El hospital adoptó el nombre del mesonero Vallentin Sabbath, que a principios del siglo XVIII era el dueño de las tabernas Rostock y Lejonet en el casco antiguo. Sabbath compró aquí tierras, se dedicó a la piscifactoría de carpas en estanques que ahora se han secado o han sido taponados, y todavía tuvo tiempo de regentar una fonda en la propiedad durante tres años, antes de fallecer en 1720.

Una década más tarde se abrió un balneario, o unas «termas», como también se las llamaba. El hotel del balneario, de doscientos años de antigüedad y que con el curso de los años no solo ha desempeñado la función de hospital, sino también de hospicio, se halla ahora agazapado a la sombra de una residencia geriátrica de ocho plantas.

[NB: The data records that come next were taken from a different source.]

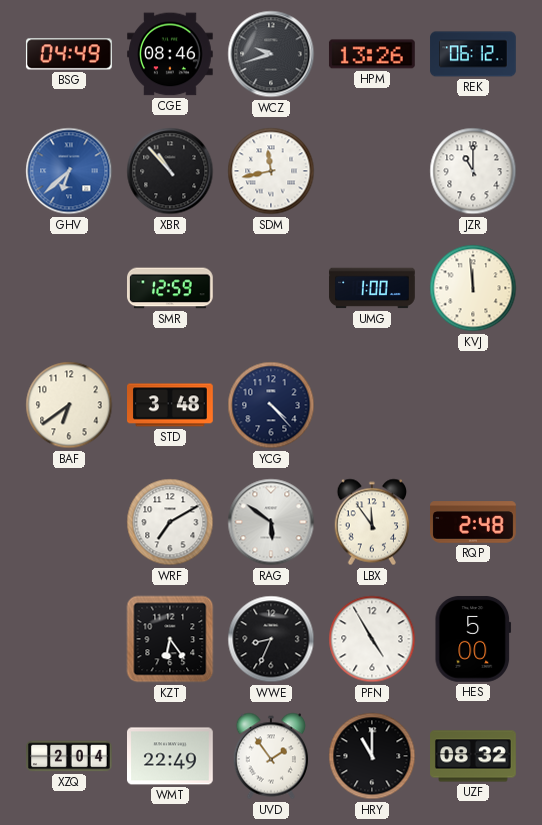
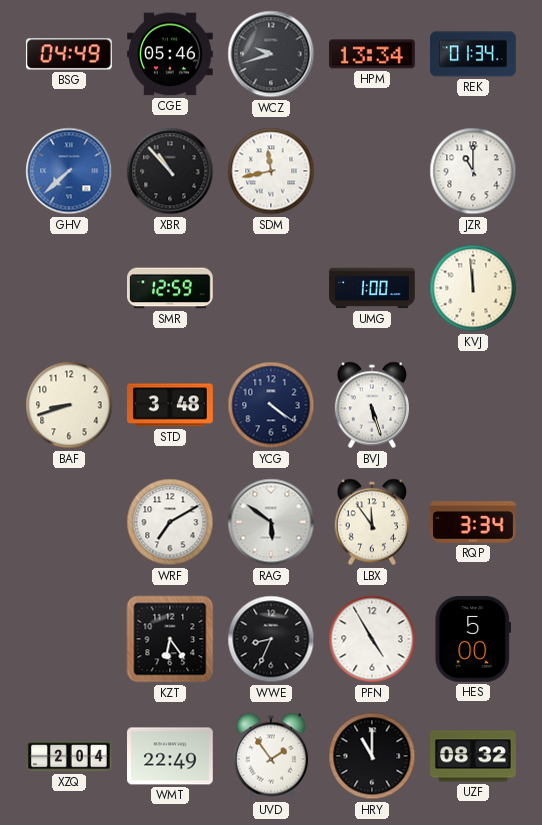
CGE: 08:46 -> 05:46
HPM: 13:26 -> 13:34
REK: 06:12 -> 01:34
GHV: 6:38 -> 7:38
BAF: 6:39 -> 8:42
YCG: 4:23 -> 4:21
BVJ: none -> 5:27
RQP: 2:48 -> 3:34
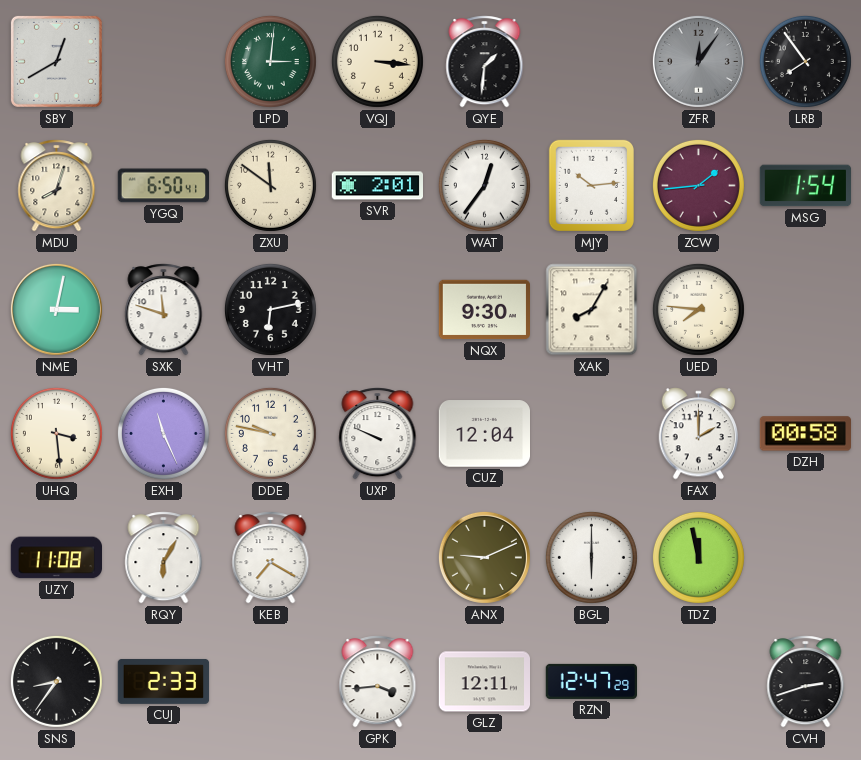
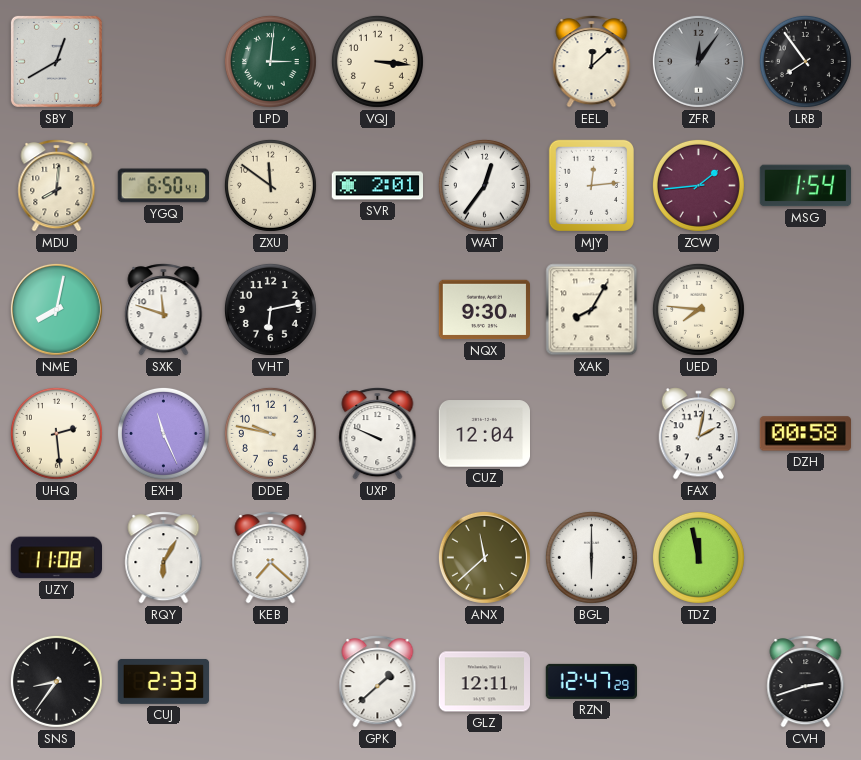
QYE: 1:31 -> none
EEL: none -> 12:08
MDU: 8:03 -> 8:01
MJY: 10:14 -> 12:14
NME: 3:02 -> 8:02
UHQ: 3:29 -> 2:29
FAX: 2:00 -> 2:02
KEB: 7:20 -> 7:22
ANX: 9:11 -> 11:38
GPK: 3:44 -> 1:38
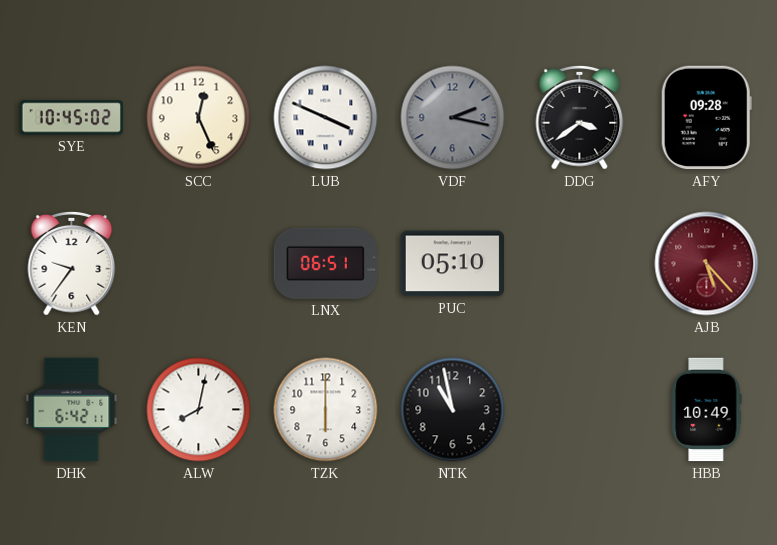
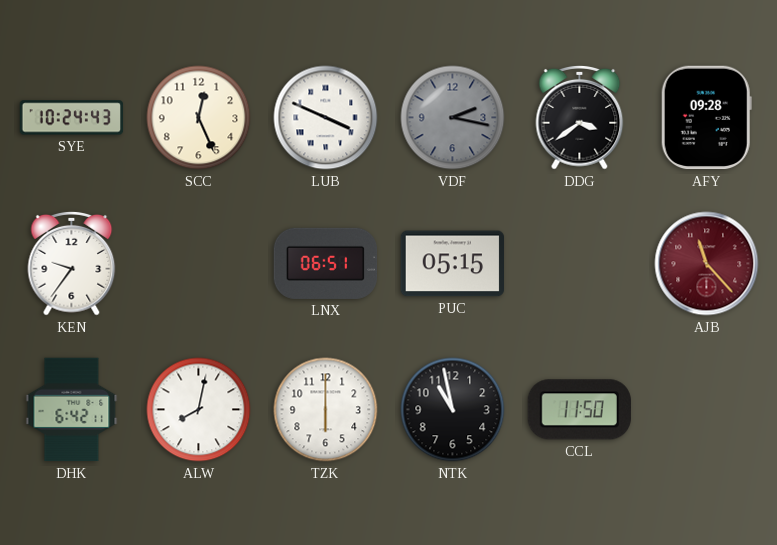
SYE: 10:45 -> 10:24
PUC: 05:10 -> 05:15
AJB: 5:23 -> 11:23
CCL: none -> 11:50
HBB: 10:49 -> none
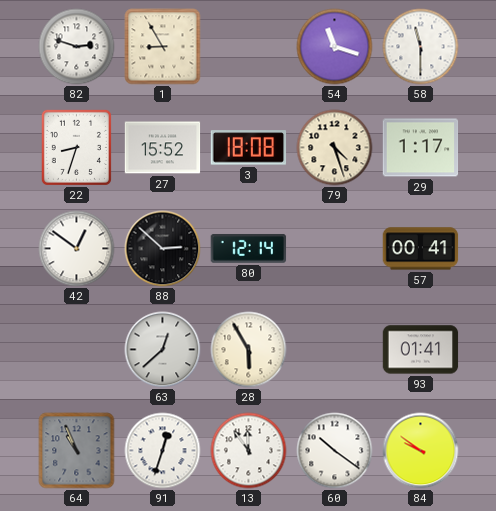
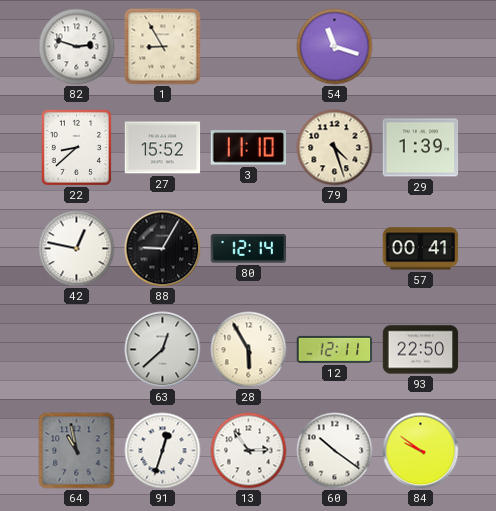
58: 11:30 -> none
22: 8:33 -> 8:38
3: 18:08 -> 11:10
29: 1:17 -> 1:39
42: 12:51 -> 12:47
88: 2:52 -> 9:05
12: none -> 12:11
93: 01:41 -> 22:50
64: 10:56 -> 10:58
13: 11:54 -> 2:54
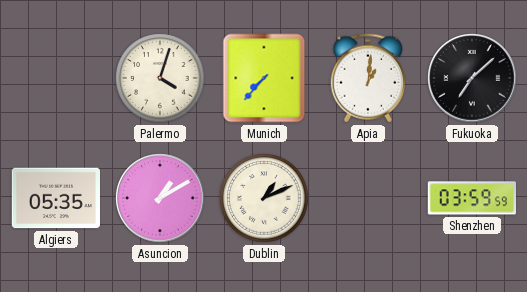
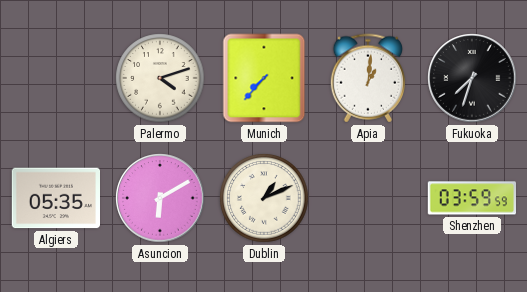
Palermo: 4:03 -> 4:12
Fukuoka: 7:08 -> 7:33
Asuncion: 1:10 -> 6:10
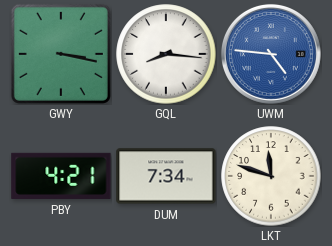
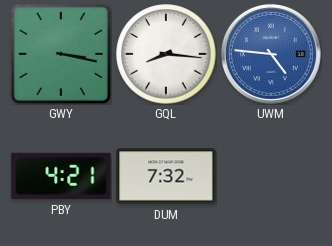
DUM: 7:34 -> 7:32
LKT: 11:48 -> none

El primer hospital fue construido hace algo más de cien años sobre los peñascos que bordean Dalagatan y estaba integrado por varios pabellones conectados por largos pasajes cubiertos. Algunos de los viejos pabellones están todavía en uso, pero otros acaban de demolerse para ser reemplazados por otros nuevos, y los pasajes son ahora subterráneos.

En el extremo más alejado del parque, algunos edificios antiguos albergan la residencia de ancianos. Hay allí una pequeña capilla, y en un jardín con césped, setos y senderos de grava, se erige un cenador amarillo con travesaños en blanco y un techo circular coronado por una aguja. Un paseo va desde la capilla hasta una antigua garita a pie de calle. Detrás de la capilla el terreno se hace cada vez más elevado, para terminar abruptamente encima de Torsgatan, calle que describe una curva entre la pared rocosa y la torre Bonnier. Esta es la parte más tranquila y menos transitada del recinto. Al igual que hace cien años, la entrada principal se halla en Dalagatan, donde también se levanta el nuevo pabellón central.